==== Recorded information ====

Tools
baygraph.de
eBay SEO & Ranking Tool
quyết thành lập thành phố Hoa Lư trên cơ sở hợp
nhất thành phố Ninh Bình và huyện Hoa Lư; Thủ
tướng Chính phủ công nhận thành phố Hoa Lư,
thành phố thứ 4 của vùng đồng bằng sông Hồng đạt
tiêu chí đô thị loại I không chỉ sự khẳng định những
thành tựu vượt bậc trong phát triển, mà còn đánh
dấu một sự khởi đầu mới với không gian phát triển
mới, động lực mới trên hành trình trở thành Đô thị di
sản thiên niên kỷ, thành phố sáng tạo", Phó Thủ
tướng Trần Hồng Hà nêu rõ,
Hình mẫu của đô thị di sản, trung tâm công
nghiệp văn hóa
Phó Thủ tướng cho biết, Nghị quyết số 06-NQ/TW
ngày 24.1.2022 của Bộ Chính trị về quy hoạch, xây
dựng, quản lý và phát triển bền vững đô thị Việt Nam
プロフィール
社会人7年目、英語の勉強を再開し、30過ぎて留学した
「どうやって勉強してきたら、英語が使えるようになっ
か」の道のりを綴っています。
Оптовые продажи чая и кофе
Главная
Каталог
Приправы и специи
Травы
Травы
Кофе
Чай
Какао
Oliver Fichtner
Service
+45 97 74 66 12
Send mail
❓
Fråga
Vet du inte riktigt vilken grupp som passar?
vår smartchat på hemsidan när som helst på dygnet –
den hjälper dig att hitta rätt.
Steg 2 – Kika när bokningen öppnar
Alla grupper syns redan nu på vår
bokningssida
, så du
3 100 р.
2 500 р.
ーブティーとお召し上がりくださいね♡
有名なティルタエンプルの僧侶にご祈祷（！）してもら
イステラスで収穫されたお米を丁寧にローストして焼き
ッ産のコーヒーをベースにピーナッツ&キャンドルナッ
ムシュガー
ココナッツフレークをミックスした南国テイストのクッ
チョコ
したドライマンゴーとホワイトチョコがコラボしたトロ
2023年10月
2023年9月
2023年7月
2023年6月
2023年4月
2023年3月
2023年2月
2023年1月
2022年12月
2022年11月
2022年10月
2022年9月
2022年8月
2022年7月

====

Look through the lines above and collect those with the word "không".

tiêu chí đô thị loại I không chỉ sự khẳng định những
dấu một sự khởi đầu mới với không gian phát triển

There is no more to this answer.